Install the GRUB boot loader to the master boot record?

The message beforehand will vary as to whether you have another operating system on the system. If you do have another operating system, it should be listed. If it isn't, then you might want to stop here since you won't be able to get back into the operating system easily. Otherwise, hit Yes, and the installation will continue. You'll be asked to take your CD out, which you don't really need to do if you just change the boot order so that it boots from the hard disk rather than the CD drive. The next thing that should happen is... a reboot!

Hooray! The installation should now be finished. You can log in using the username you provided beforehand. Remember: don't log in as root - you should never log in as root. Instead, at a prompt such as the one provided once you log in, type su. You'll then be asked for a password, which is the root password you gave earlier. This effectively turns you into root - never do things as root that you could do as a normal user, such as browse the internet or chat online. In other words, you should only be root if you need to be - if you can do the task as an ordinary user, then its generally best to be an ordinary user! This improves security, and also reduces the chance of accidentally obliterating your entire system! To turn back into a normal user, simply type exit. Type exit again to logout.

Using a console/terminal

This section is aimed at those unfamiliar with using a console or terminal - if that's not you, feel free to skip ahead.

If you didn't install a desktop environment, you'll end up with a console. You can find an equivalent within a desktop environment by looking for any package called Terminal. Using a console is relatively straightforward. To become root, you just use the command su, which will then ask for the root password. To run a program, assuming that it doesn't need a graphical environment, then you just type the name of the program. For instance, if I want to run Lynx (not installed by default), a text-only web browser, then I just type the command lynx. After the program name, you can sometimes add extra details, such as the name of a file you want to open. Exactly how this works varies between programs. To find out more on how to use a particular program, you can type man programname.

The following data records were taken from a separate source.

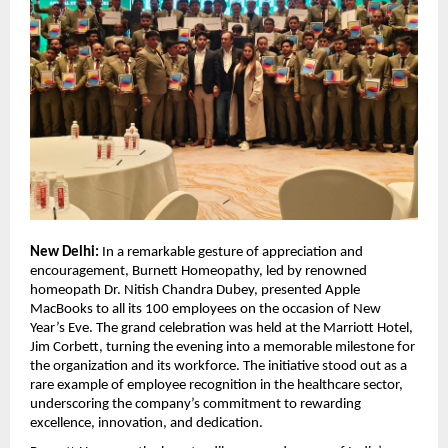
New Delhi:
In a remarkable gesture of appreciation and
encouragement, Burnett Homeopathy, led by renowned
homeopath Dr. Nitish Chandra Dubey, presented Apple
MacBooks to all its 100 employees on the occasion of New
Year’s Eve. The grand celebration was held at the Marriott Hotel,
Jim Corbett, turning the evening into a memorable milestone for
the organization and its workforce. The initiative stood out as a
rare example of employee recognition in the healthcare sector,
underscoring the company’s commitment to rewarding
excellence, innovation, and dedication.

Normally, if you end up with a console whereas you usually use a graphical environment, then chances are something has gone wrong. In these cases, you normally want a text editor. Although there are plenty of options here, the easiest is arguably nano. You can edit any text file by typing nano path/to/textfile.

In a console or terminal, you'll find your current directory to the left of the blinking cursor. To change directory, just type cd directory, replacing directory with the directory you want to visit. You can also type the absolute path of a directory if you wish. For instance, let's say that the console is currently in /home/user, and there's a subdirectory called foobar. I can either change to foobar by typing cd foobar, or cd /home/user/foobar. To go back up a directory, you can either type cd .. (where .. represents the directory above), or, in this case, cd /home/user. If we wanted to go from /home/user to /etc, we can either type cd ../../etc or cd /etc. Clearly, there are times when it easier to use relative paths, and times when it is easier to use absolute paths.

When specifying paths, you can use the Tab key to speed things up a bit. Let's say you're typing the name of a file or directory. Once you've typed the first few characters, if those first few characters are unique, then hitting tab will autocomplete the name for you. If those first few characters aren't unique, hitting the Tab key twice will show all the possibilities.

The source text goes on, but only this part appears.